When not conducting business, the mob leader is quite the family man. He dances with his wife at their daughter’s wedding, and even refuses to allow a family photo to be taken at the same event because one of his sons is absent. He plays with his grandchildren. He cries when he must identify his son’s murdered body.
The godfather also has an understanding of what justice means – he refuses to kill a man who only inflicted suffering on someone else…he only inflicts suffering to that man. And, despite the fact that the “business” of the film is an outlaw sort of “justice,” including murder, bribery, and immorality, the whole mob system works on a kind of honor system. The heads of the “five families” resolve their differences based on their word. The members of “the family” (blood relatives and close business allies) are loyal to each other. In fact, the godfather is himself (along with his son and successor Michael) the protagonist of the story. The audience likes him…respects him.

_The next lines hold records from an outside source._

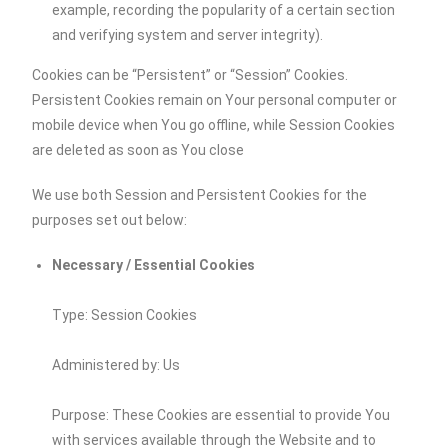
example, recording the popularity of a certain section
and verifying system and server integrity).
Cookies can be “Persistent” or “Session” Cookies.
Persistent Cookies remain on Your personal computer or
mobile device when You go offline, while Session Cookies
are deleted as soon as You close
We use both Session and Persistent Cookies for the
purposes set out below:
Necessary / Essential Cookies
Type: Session Cookies
Administered by: Us
Purpose: These Cookies are essential to provide You
with services available through the Website and to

It strikes me how aptly this represents my old view of God the Father. He was a God who demanded respect and loyalty and promised judgment and retribution for every time I slipped. I had to be careful, because the God I served was temperamental and prone to anger…and He was very powerful and could strike me down if I did one too many things He didn’t like.
Since then I have discovered that I didn’t really know God at all.

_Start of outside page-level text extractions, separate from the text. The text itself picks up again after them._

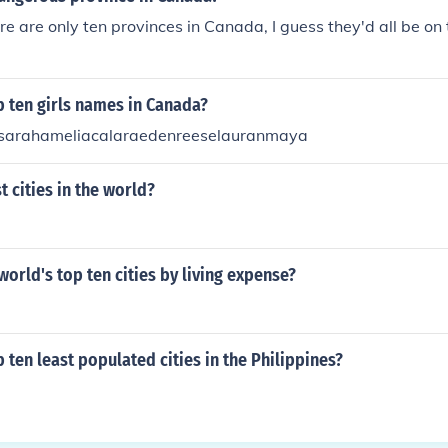
re are only ten provinces in Canada, I guess they'd all be on t
p ten girls names in Canada?
vasarahameliacalaraedenreeselauranmaya
t cities in the world?
world's top ten cities by living expense?
p ten least populated cities in the Philippines?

Brennan Manning puts it well. He says in his book The Ragamuffin Gospel, “Justice says, ‘I owe you nothing, for you have broken the contract.’ [Sounds like the godfather’s idea of justice.] But where justice ends, love begins and reveals that God is not interested merely in the dividends of the covenant.” I don’t believe God says, “If you scratch My back, I’ll scratch yours,” or “What’s in it for Me?” His love for us is Selfless. He does not love us merely because we were made in His image; that would mean He loved His image in us rather than just loving us for “us,” which would make Him rather narcissistic, don’t you think?

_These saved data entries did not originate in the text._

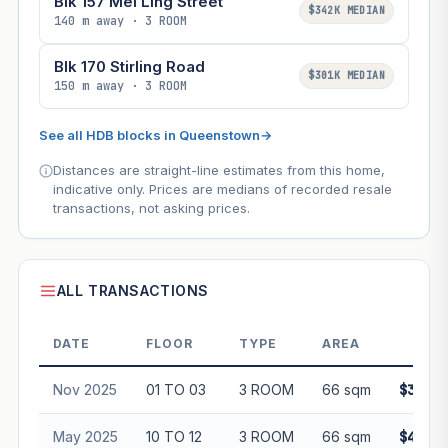
Blk 157 Mei Ling Street
$342K MEDIAN
140 m away · 3 ROOM
Blk 170 Stirling Road
$301K MEDIAN
150 m away · 3 ROOM
See all HDB blocks in Queenstown
→
Distances are straight-line estimates from this home,
indicative only. Prices are medians of recorded resale
transactions, not asking prices.
ALL TRANSACTIONS
DATE
FLOOR
TYPE
AREA
PRI
Nov 2025
01 TO 03
3 ROOM
66 sqm
$355,0
May 2025
10 TO 12
3 ROOM
66 sqm
$415,0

I don’t think God made us because He needed new relationships. He already had community within Himself (the nature of the Trinity). He created us in a Selfless act of benevolence – He created beings with whom He could share in relationship purely for their benefit. “What wondrous love is this?”
One of my favorite Scriptures is 1 John 4:8 which says, “There is no fear in love. But perfect love drives out fear, because fear has to do with punishment. The one who fears is not made perfect in love.”
A good relationship with the godfather involved a certain amount of fear. But God tells us repeatedly to “fear not,” and to “come before Him boldly” and be “made perfect in love.”
How do you view the God of Christianity? Has He been described to you as angry or loving…or both? Has He revealed Himself to you in a certain way?